Came a day when his eyes lit up at the unusual in a piece of pottery, not that it was so wondrously beautiful, but because the markings on it linked it up with Crete far away to the north in the middle of the Mediterranean, proving that intercourse existed between the two peoples in those dim ages.
The native diggers cast casual glances at the jar. They were not particularly interested. To them it was merely an ordinary piece of pottery.
If that same piece of earthenware were placed in a china shop in London to-day with the rest of the oddments of china, and marked at five shillings, no one would trouble to buy it, unless by chance he possessed expert knowledge.

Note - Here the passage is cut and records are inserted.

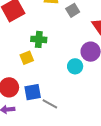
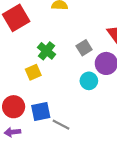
gray square: (73, 10) -> (84, 48), moved
green cross: (39, 39) -> (47, 51), turned 35

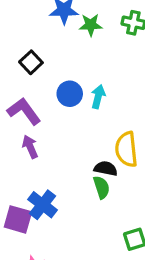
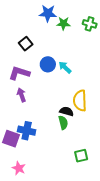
cyan arrow: (98, 97) -> (65, 67), turned -64
purple L-shape: (24, 111) -> (19, 73), turned -40
blue cross: (43, 205) -> (27, 131), turned -30

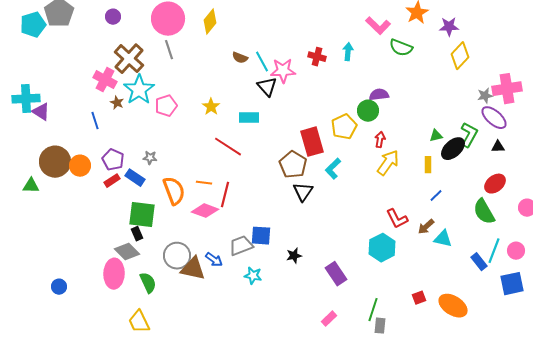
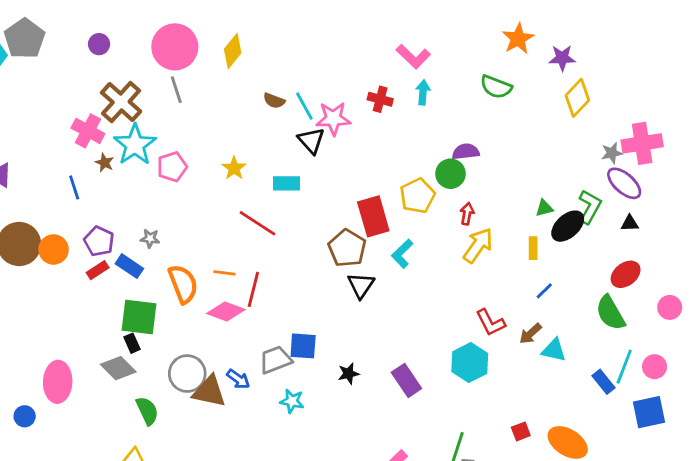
pink L-shape: (378, 26) -> (413, 57), moved
pink ellipse: (114, 274) -> (58, 382), moved
purple rectangle: (336, 274) -> (406, 380), moved

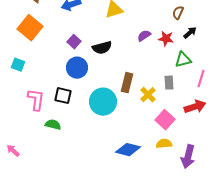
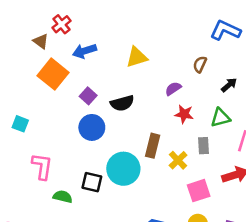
brown semicircle: (178, 13) -> (200, 64), moved
orange square: (30, 28) -> (53, 74), moved
red star: (166, 39) -> (184, 114), moved
black square: (63, 96) -> (92, 182), moved
pink square: (165, 120) -> (199, 191), turned 30

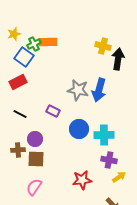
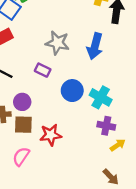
gray star: (78, 90) -> (57, 43), moved
cyan cross: (104, 135) -> (101, 97), turned 30
red star: (82, 180) -> (51, 135), moved

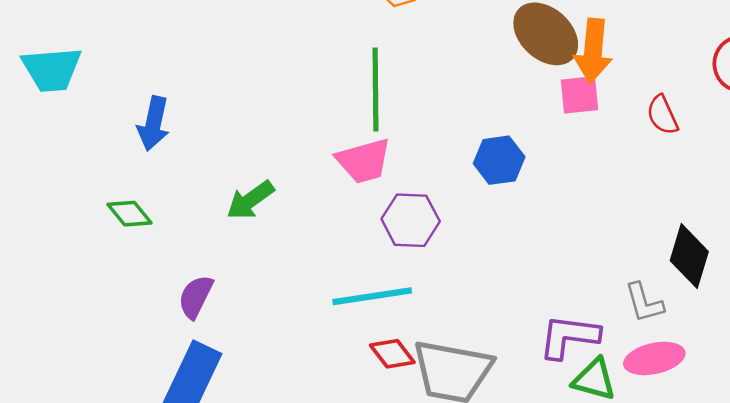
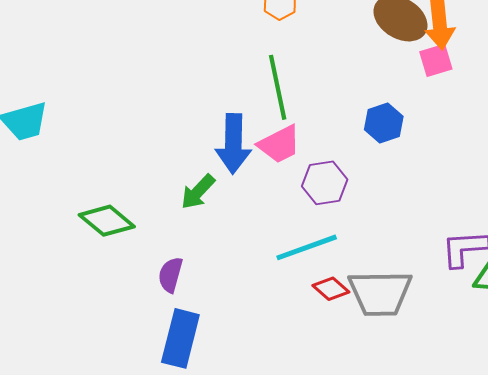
blue arrow: (153, 124) -> (233, 144), moved, size x1.4
green diamond: (130, 214) -> (107, 221), size x1.5

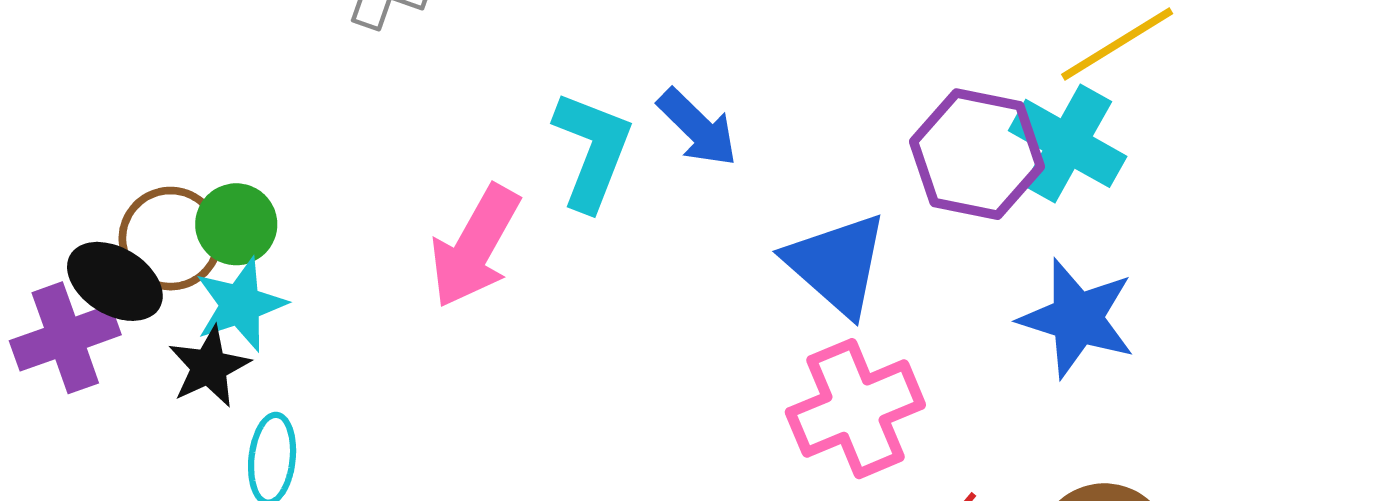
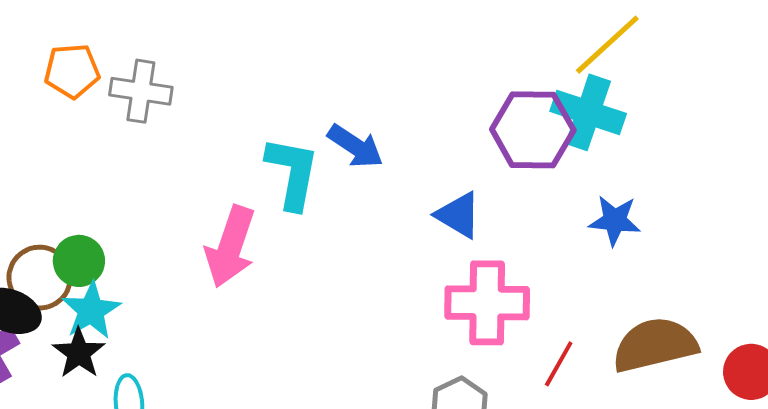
blue triangle: (837, 264) -> (458, 215), size x0.7
blue star: (1077, 318) -> (615, 220), size x0.7
pink cross: (855, 409) -> (487, 303), turned 34

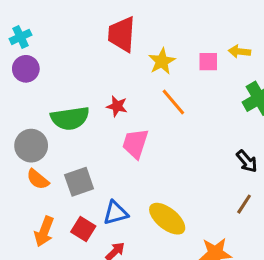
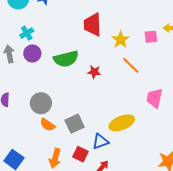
green semicircle: (70, 118) -> (66, 59), moved
pink trapezoid: (135, 143) -> (155, 98), moved
yellow ellipse: (167, 219) -> (122, 123), moved, turned -55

It seems remarkable that this piece of pottery, so fragile that a moderate blow would shatter it, should have survived for all these thousands of years. The ancient potter who shaped the soft clay and baked it until it was hard was indeed working for posterity. He little knew, as the jar grew under his nimble fingers, how many centuries would elapse and find it still as perfect as when he took it from the fire; nor could he guess how much his little jar, which he moulded so cunningly, would tell to the brilliant man who found it.
Fate ordained that his handiwork should be buried in a grave, and there remain in absolute security until the centuries brought the right man along to unearth it.

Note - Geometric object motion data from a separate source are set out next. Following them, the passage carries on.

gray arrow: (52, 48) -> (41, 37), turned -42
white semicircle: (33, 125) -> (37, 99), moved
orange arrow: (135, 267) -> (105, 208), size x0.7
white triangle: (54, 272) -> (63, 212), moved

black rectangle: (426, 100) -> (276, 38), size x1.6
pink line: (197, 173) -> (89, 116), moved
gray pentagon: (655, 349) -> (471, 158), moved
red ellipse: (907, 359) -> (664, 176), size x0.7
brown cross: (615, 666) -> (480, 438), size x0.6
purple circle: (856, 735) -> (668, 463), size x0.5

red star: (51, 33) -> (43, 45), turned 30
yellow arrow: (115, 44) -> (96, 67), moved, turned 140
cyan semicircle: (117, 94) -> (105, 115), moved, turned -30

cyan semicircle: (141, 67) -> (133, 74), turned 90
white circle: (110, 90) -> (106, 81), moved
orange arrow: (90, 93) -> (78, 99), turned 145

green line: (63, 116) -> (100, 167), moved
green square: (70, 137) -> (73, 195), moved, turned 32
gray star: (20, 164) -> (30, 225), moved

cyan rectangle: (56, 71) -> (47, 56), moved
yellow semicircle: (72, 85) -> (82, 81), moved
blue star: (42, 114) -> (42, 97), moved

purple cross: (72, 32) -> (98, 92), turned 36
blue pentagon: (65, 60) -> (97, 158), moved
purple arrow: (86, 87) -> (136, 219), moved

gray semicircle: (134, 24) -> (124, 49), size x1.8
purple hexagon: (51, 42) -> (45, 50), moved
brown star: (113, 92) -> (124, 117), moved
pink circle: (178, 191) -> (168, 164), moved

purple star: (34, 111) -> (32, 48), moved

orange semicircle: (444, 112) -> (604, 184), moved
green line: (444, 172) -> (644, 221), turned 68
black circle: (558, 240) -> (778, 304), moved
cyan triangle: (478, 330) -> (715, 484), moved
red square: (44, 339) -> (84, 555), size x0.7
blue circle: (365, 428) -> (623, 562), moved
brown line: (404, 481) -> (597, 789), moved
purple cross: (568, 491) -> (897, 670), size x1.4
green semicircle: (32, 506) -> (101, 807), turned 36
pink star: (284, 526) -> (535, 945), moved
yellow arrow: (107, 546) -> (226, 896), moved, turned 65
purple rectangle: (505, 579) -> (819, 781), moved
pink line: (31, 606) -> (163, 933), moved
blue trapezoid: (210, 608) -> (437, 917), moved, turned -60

It was but a Cretan pot in an Egyptian grave, but that little pot for a time made scholars wonder whether the civilization of Egypt was founded on a far older civilization which came from Crete, the little island in the Mediterranean.
CHAPTER IV
The men who are digging history out of the earth with pick and shovel rely upon something more than chance to obtain their results. The general idea of a man casually strolling out into the desert, and uncovering a city which has never been heard of, has little relation to the facts. It would be just as reasonable to start fishing for Japanese pearls in the middle of the Atlantic Ocean, as to start blindly digging through the sands of Egypt in the hope that something would turn up.
Ancient monuments, papyri and wall-paintings, even the legends of the country, are carefully considered with a view to finding a clue to the past. The sites of the ancient tombs and palaces and cities have gradually been located, and the explorers naturally select a spot which holds out some prospect of success. They generally have a definite object in view when they start their search. For instance, Lord Carnarvon and Mr. Howard Carter were hoping to find another tomb when they came across that of Tutankhamen. When Maspero made his discovery of so many of the Pharaohs about forty years ago, the mummy of Tutankhamen was missing, and there was accordingly the possibility that some diligent man might eventually unearth it.